- Born: April 14, 1991 (age 34) Tallinn, Estonia

Team
- Curling club: Curling Tallinn, Tallinn, EST
- Skip: Liisa Turmann
- Fourth: Erika Tuvike
- Third: Kerli Laidsalu
- Lead: Heili Grossmann

Curling career
- Member Association: Estonia
- World Championship appearances: 2 (2021, 2024)
- European Championship appearances: 7 (2017, 2018, 2019, 2021, 2022, 2023, 2024)

Medal record
Women's curling
Estonian Women's Curling Championship
| Gold medal – first place | 2017 Tallinn |  |
| Gold medal – first place | 2018 Tallinn |  |
| Gold medal – first place | 2019 Tallinn |  |
| Gold medal – first place | 2020 Tallinn |  |
| Gold medal – first place | 2021 Tallinn |  |
| Gold medal – first place | 2022 Tallinn |  |
| Gold medal – first place | 2024 Tallinn |  |

= Erika Tuvike =

Estonian curler

Erika Tuvike (born 14 April, 1991) is an Estonian curler. She currently throws fourth stones on the Estonian women's curling team, skipped by Liisa Turmann.

==Career==
Tuvike played in her first international curling tournament at the 2016 World Mixed Curling Championship, playing lead on the team which was skipped by Kaarel Holm. The team finished the event with a 3–4 record in pool play, ranked 21st overall.

Tuvike joined the Turmann rink in 2016. In 2017, the team won their first Estonian Women's Curling Championship. The team represented Estonia at the 2017 European Curling Championships, where they finished in third place in the B Division. The team won the Estonian Women's National Championship once again in 2018. They represented Estonia at the 2018 European Curling Championships, where they finished in second place in the B Division. This qualified Estonia for the 2019 World Qualification Event for a chance to make it to the 2019 World Women's Curling Championship. At the Qualification event, the team could not make the playoffs, finishing with a 3–4 record. The team won their third national championship that season. Later on in 2019, the team won their first World Curling Tour event at the Tallinn Ladies International Challenger. A few weeks later, they represented Estonia at the 2019 European Curling Championships where they competed in the A Division. They finished with a 2–7 record, which qualified them for the 2020 World Qualification Event. There, they just missed the playoffs with a 4–3 record. The team won two more national championships in 2020 and 2021.

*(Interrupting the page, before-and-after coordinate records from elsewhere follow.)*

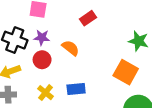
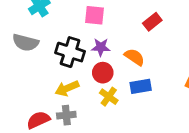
blue rectangle: (76, 89) -> (141, 86), moved
yellow cross: (46, 93) -> (109, 97), moved

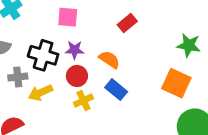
blue rectangle: (141, 86) -> (116, 90), turned 50
yellow cross: (109, 97) -> (83, 101), turned 30
gray cross: (66, 115) -> (18, 77), moved

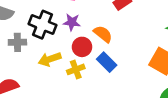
red circle: (77, 76) -> (82, 47), moved
yellow arrow: (40, 93) -> (50, 59), moved

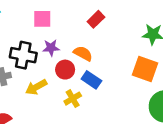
yellow cross: (76, 69) -> (73, 99), moved

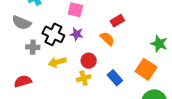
orange semicircle: (83, 54) -> (107, 39), moved
red circle: (65, 70) -> (89, 61), moved
blue rectangle: (91, 80) -> (115, 78), moved

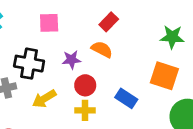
purple star: (77, 34) -> (71, 60), moved
yellow cross: (84, 78) -> (85, 110), turned 32

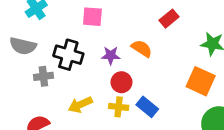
red rectangle: (109, 22) -> (169, 19), moved
blue rectangle: (126, 98) -> (147, 107), moved
yellow arrow: (44, 99) -> (80, 105), moved

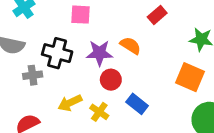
purple star: (111, 55) -> (99, 53), size x1.4
yellow cross: (119, 107) -> (99, 112), moved, turned 30

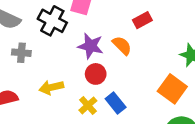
red rectangle: (157, 15) -> (142, 20), moved
black cross: (57, 53) -> (52, 21), moved
yellow cross: (99, 112) -> (88, 105), moved

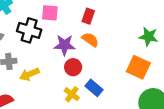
red rectangle: (142, 20) -> (88, 16), moved, turned -32
yellow arrow: (51, 87) -> (29, 74), moved

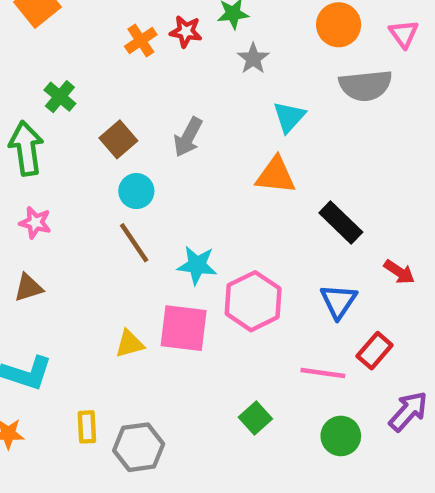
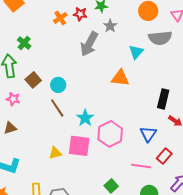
cyan triangle: (289, 117) -> (136, 52), moved
gray arrow: (188, 137) -> (89, 44), moved, size x1.4
brown square: (118, 139) -> (33, 80), moved
black rectangle: (341, 223) -> (163, 99), moved, turned 60
cyan star: (197, 265) -> (85, 118), turned 30

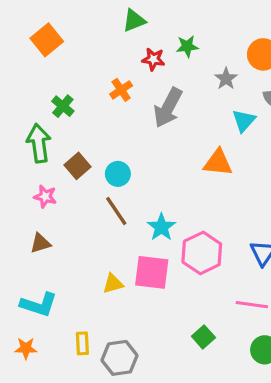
orange cross: (60, 18) -> (121, 90), moved
gray star: (110, 26) -> (226, 79), moved

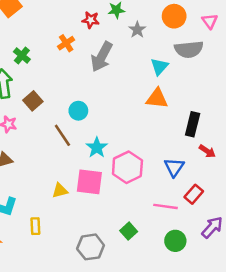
gray star: (226, 79) -> (137, 30), moved
orange triangle: (218, 163) -> (157, 98), moved
cyan circle: (118, 174) -> (78, 111), moved
yellow rectangle: (82, 343) -> (35, 226), moved
gray hexagon: (119, 358) -> (91, 247), moved

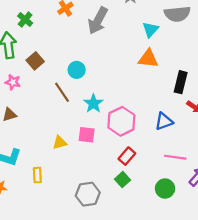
blue triangle: (174, 167) -> (164, 121), turned 36
pink square: (89, 182) -> (87, 135), size x0.7
red rectangle: (194, 194) -> (127, 156), moved
pink line: (166, 206) -> (175, 157), moved

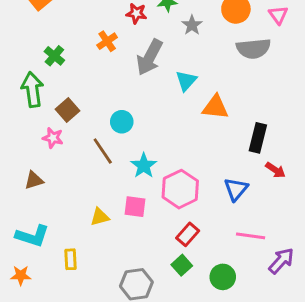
cyan triangle: (150, 30) -> (186, 81), moved
pink star: (13, 82) -> (53, 138), moved
blue triangle: (164, 121) -> (236, 189), turned -30
green circle: (165, 189) -> (223, 277), moved

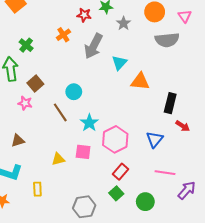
brown triangle: (34, 180) -> (18, 140), moved

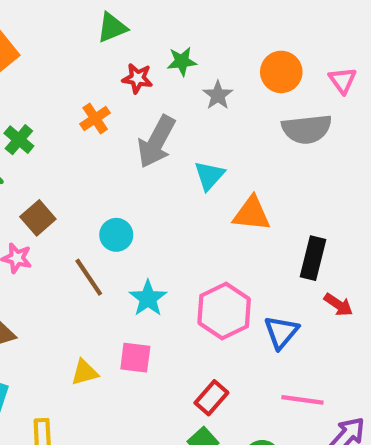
pink hexagon: (115, 139) -> (224, 311), moved

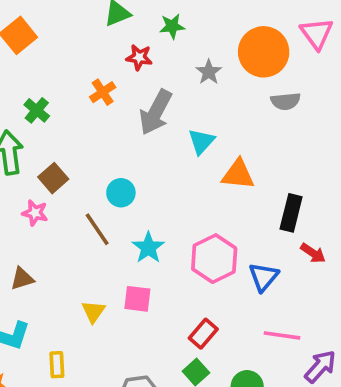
green star: (182, 61) -> (172, 26), moved
orange circle: (281, 72) -> (264, 52), size x1.4
pink triangle: (343, 80) -> (317, 34), moved, size x1.4
gray semicircle: (307, 129) -> (286, 101), size x0.7
yellow triangle: (84, 372) -> (93, 312), turned -40

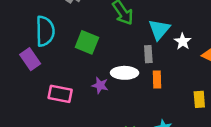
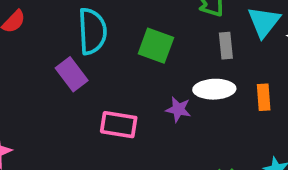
gray rectangle: (148, 54) -> (226, 46), moved

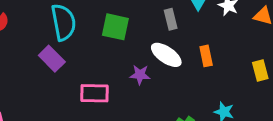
white ellipse: (214, 89) -> (166, 55), turned 44

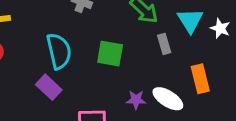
white ellipse: (166, 55) -> (168, 99), moved
orange rectangle: (206, 56) -> (200, 79), size x1.4

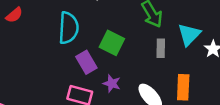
purple rectangle: (49, 87) -> (86, 62), moved
purple star: (136, 100) -> (112, 83), moved

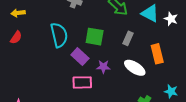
cyan triangle: (189, 35) -> (150, 13), turned -30
gray rectangle: (161, 48) -> (128, 38), moved, turned 40

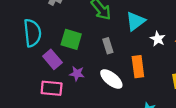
cyan triangle: (150, 13) -> (135, 21), turned 48
white star: (171, 19) -> (158, 39), moved
gray rectangle: (128, 38) -> (108, 46), turned -48

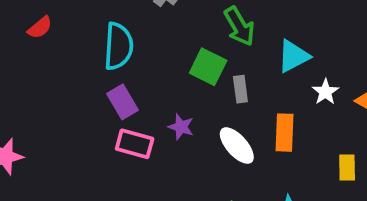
green square: (71, 39) -> (208, 67), moved
purple rectangle: (52, 59) -> (122, 102), moved

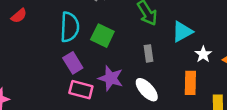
green square: (208, 67) -> (102, 36), moved
purple star: (181, 127) -> (111, 78), size x1.5
orange rectangle: (285, 133) -> (190, 83), moved

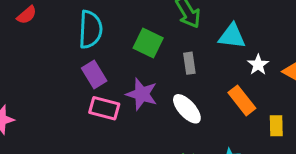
cyan triangle: (182, 32) -> (232, 36), turned 35
green square: (102, 36) -> (148, 43), moved
orange rectangle: (190, 83) -> (242, 100), turned -40

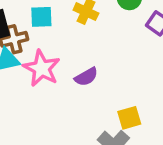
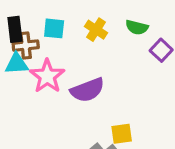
purple semicircle: (86, 77) -> (87, 90), size x1.5

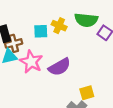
green semicircle: (137, 27) -> (86, 20), size x1.5
cyan square: (54, 28) -> (41, 31), moved

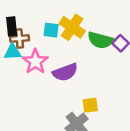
green semicircle: (86, 20) -> (100, 40), moved
yellow cross: (59, 26) -> (72, 27), size x1.5

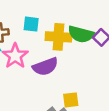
yellow cross: (72, 27) -> (59, 37), moved, turned -30

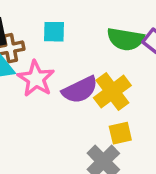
yellow cross: (59, 37) -> (112, 92), moved, turned -35

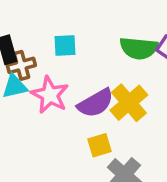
yellow square: (120, 133) -> (100, 145), moved

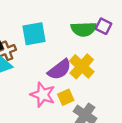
cyan square: (65, 46) -> (34, 34), size x1.5
pink star: (50, 95) -> (43, 95), moved

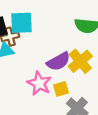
cyan square: (34, 34) -> (21, 23), moved

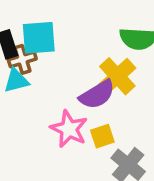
yellow cross: (80, 61) -> (117, 76), moved

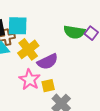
yellow cross: (117, 76) -> (28, 49), moved

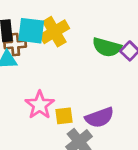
yellow cross: (28, 49) -> (54, 32), moved
purple semicircle: (48, 62) -> (99, 118), moved

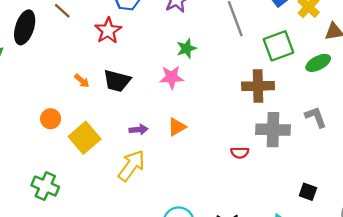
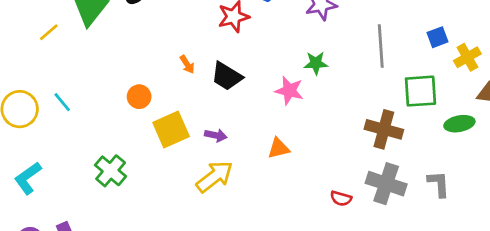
purple arrow: (139, 130) -> (216, 135), moved

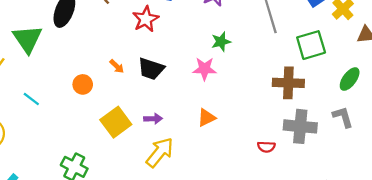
orange circle: (139, 97) -> (83, 84), moved
cyan line: (62, 102) -> (31, 99), moved
green ellipse: (459, 124) -> (350, 79), moved, turned -30

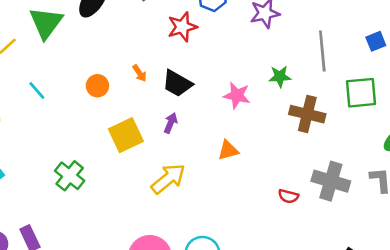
green star: (221, 42) -> (280, 77), moved
brown cross: (288, 83) -> (307, 114), moved
purple arrow: (153, 119) -> (171, 123), moved, turned -78

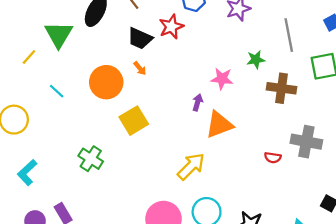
black trapezoid: (177, 83) -> (140, 38), moved
orange circle: (97, 86) -> (106, 82), size x1.8
purple arrow: (171, 123) -> (198, 102), moved
orange triangle: (228, 150) -> (219, 125), size x1.6
yellow arrow: (168, 179) -> (191, 166), moved

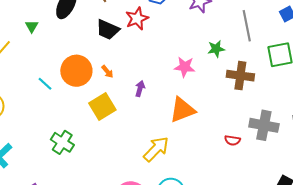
green triangle: (59, 34) -> (32, 26), size x0.5
orange arrow: (140, 68) -> (107, 72), moved
cyan line: (57, 91) -> (45, 84), moved
purple arrow: (198, 102) -> (140, 89), moved

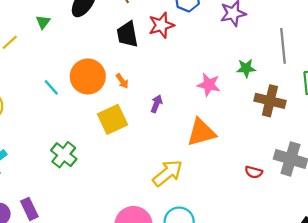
black trapezoid: (108, 30) -> (127, 34), turned 50

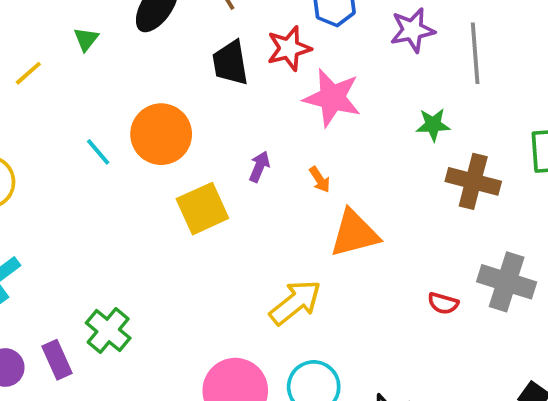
gray line: (283, 46) -> (475, 53), moved
orange arrow: (122, 81) -> (320, 180), moved
pink star: (209, 85) -> (332, 98), moved, size x1.4
purple arrow: (157, 104) -> (259, 167), moved
green cross: (64, 155) -> (108, 331), moved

Due the COVID-19 pandemic, the field at the 2021 World Women's Curling Championship was expanded to 14 teams, after the 2020 World Women's Curling Championship was cancelled. The 2021 event was originally planned to be hosted by Switzerland, giving that nation an automatic entry. This gave Europe an extra qualification spot for the 2021 Worlds, which was based on the results of the 2019 European Championship, the last Euros held before the pandemic. As they had finished 8th, this qualified Estonia and the Turmann rink for the 2021 Worlds, the first time Estonia would play at the World Championships. At the World Championships, the team finished with a 1–12 record, in last place. Their lone win coming against Germany.

==Personal life==
Tuvike is employed as a lawyer with Eversheds Sutherland. She has a law degree from the University of Tartu.